Memasuki H-10 Lebaran atau Rabu (11/3), masyarakat mulai melakukan perjalanan mudik lebih awal. Berdasarkan data per pukul 09.00 WIB, sebanyak 27.021 pelanggan kereta api jarak jauh tercatat berangkat dari sejumlah stasiun di wilayah Daop 1 Jakarta. Sementara itu, 15.509 pelanggan tercatat tiba di berbagai stasiun di wilayah yang sama.
Untuk keberangkatan, volume penumpang tertinggi tercatat di Stasiun Pasar Senen dengan 12.265 pelanggan. Angka ini diikuti oleh Stasiun Gambir sebanyak 4.823 pelanggan, kemudian Stasiun Bekasi 4.227 pelanggan, Stasiun Cikarang 2.786 pelanggan, Stasiun Jatinegara 1.638 pelanggan, Stasiun Karawang 760 pelanggan, serta Stasiun Cikampek sebanyak 522 pelanggan.
Sementara untuk kedatangan penumpang, tercatat 6.001 pelanggan tiba di Stasiun Pasar Senen, disusul Stasiun Gambir 4.037 pelanggan, Bekasi 2.248 pelanggan, Jatinegara 1.809 pelanggan, Cikarang 679 pelanggan, Karawang 374 pelanggan, serta Cikampek 361 pelanggan.

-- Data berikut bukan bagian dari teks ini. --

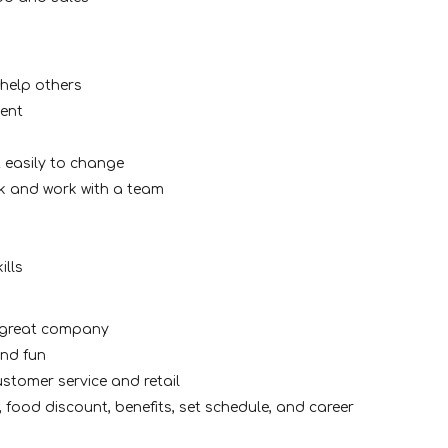
 help others
ment
 easily to change
k and work with a team
ills
a great company
and fun
stomer service and retail
, food discount, benefits, set schedule, and career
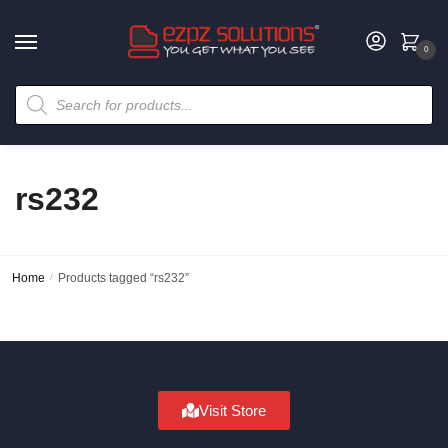
0
rs232
Home
/
Products tagged “rs232”
Visit Store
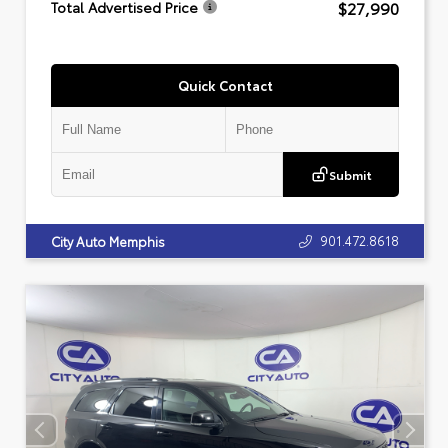
$27,990
Total Advertised Price
Quick Contact
Submit
901.472.8618
City Auto Memphis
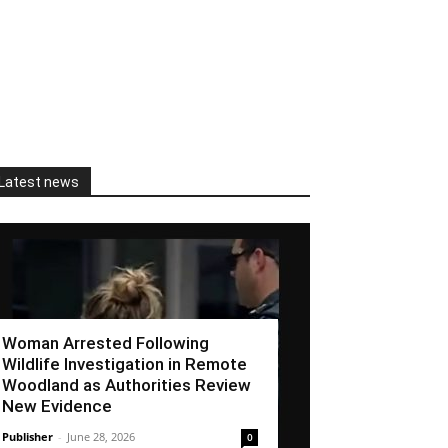
Latest news
Woman Arrested Following
Wildlife Investigation in Remote
Woodland as Authorities Review
New Evidence
Publisher
-
June 28, 2026
0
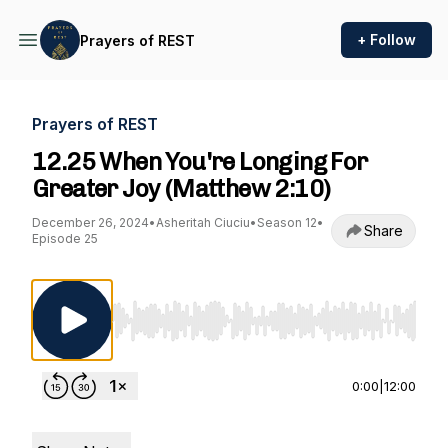
+ Follow
Prayers of REST
Prayers of REST
12.25 When You're Longing For
Greater Joy (Matthew 2:10)
December 26, 2024
•
Asheritah Ciuciu
•
Season 12
•
Share
Episode 25
Use Left/Right to seek, Home/End to jump to st
0:00
|
12:00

Manager Humas KAI Daop 1 Jakarta, Franoto Wibowo, mengatakan peningkatan pergerakan penumpang mulai terlihat dibandingkan hari-hari sebelumnya.
“Memasuki H-10 Lebaran, pergerakan pelanggan kereta api dari wilayah Daop 1 Jakarta mulai meningkat dibandingkan hari-hari sebelumnya. Tren ini diperkirakan akan terus naik seiring semakin dekatnya puncak arus mudik,” ujar Franoto di Jakarta, Rabu (11/3).

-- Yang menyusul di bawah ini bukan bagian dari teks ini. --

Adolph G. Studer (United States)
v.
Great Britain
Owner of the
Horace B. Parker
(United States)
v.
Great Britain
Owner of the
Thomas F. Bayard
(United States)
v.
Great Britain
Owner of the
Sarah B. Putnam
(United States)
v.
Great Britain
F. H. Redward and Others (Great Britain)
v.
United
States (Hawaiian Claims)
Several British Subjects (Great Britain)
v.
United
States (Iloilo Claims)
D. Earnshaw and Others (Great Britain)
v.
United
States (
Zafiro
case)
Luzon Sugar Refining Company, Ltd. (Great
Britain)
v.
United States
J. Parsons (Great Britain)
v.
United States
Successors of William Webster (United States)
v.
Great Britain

Hingga 10 Maret 2026, penjualan tiket kereta api jarak jauh untuk keberangkatan dari Stasiun Gambir dan Pasar Senen juga terus meningkat. Dari total kapasitas 1.076.196 tempat duduk yang disediakan selama masa Angkutan Lebaran, sebanyak 655.840 tiket telah terjual atau sekitar 61 persen dari total kapasitas.

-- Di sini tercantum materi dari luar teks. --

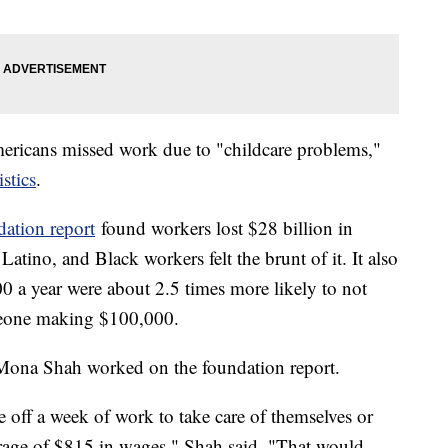
ericans missed work due to "childcare problems,"
stics
.
ation report
found workers lost $28 billion in
ino, and Black workers felt the brunt of it. It also
 a year were about 2.5 times more likely to not
meone making $100,000.
 Mona Shah worked on the foundation report.
off a week of work to take care of themselves or
verage of $815 in wages," Shah said. "That would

Artinya, masih tersedia lebih dari 400 ribu kursi yang dapat dimanfaatkan masyarakat untuk berbagai tanggal keberangkatan selama periode Angkutan Lebaran tersebut.
Berdasarkan data pemesanan, periode 11–20 Maret menjadi fase awal mudik dengan tingkat pemesanan tertinggi. Dalam rentang waktu itu, tercatat 437.127 tiket telah dipesan masyarakat.
Beberapa tanggal yang menjadi favorit pemudik antara lain 18 Maret dengan 49.045 tiket, disusul 19 Maret sebanyak 48.412 tiket, 17 Maret sebanyak 47.898 tiket, serta 16 Maret dengan 47.460 tiket. Pada beberapa tanggal tersebut, ketersediaan kursi bahkan sudah mendekati penuh.
Meski demikian, KAI menyebut masih tersedia puluhan ribu kursi pada berbagai tanggal keberangkatan, termasuk pada periode setelah puncak mudik. Untuk keberangkatan 23 Maret hingga 1 April 2026, tercatat masih tersedia sekitar 352.118 tempat duduk yang dapat dimanfaatkan masyarakat.